▶ _What you are asked to do_
Repeat each line of the data below exactly, but skip the pictures.

▶ _Given data_
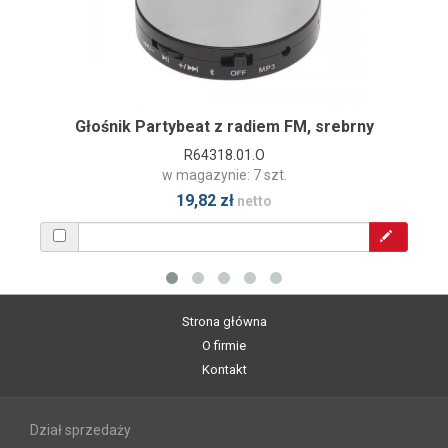
Głośnik Partybeat z radiem FM, srebrny
R64318.01.O
w magazynie: 7 szt.
19,82 zł
netto
Strona główna
O firmie
Kontakt
Dział sprzedaży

▶ _Worked solution_
Głośnik Partybeat z radiem FM, srebrny
R64318.01.O
w magazynie: 7 szt.
19,82 zł
netto
Strona główna
O firmie
Kontakt
Dział sprzedaży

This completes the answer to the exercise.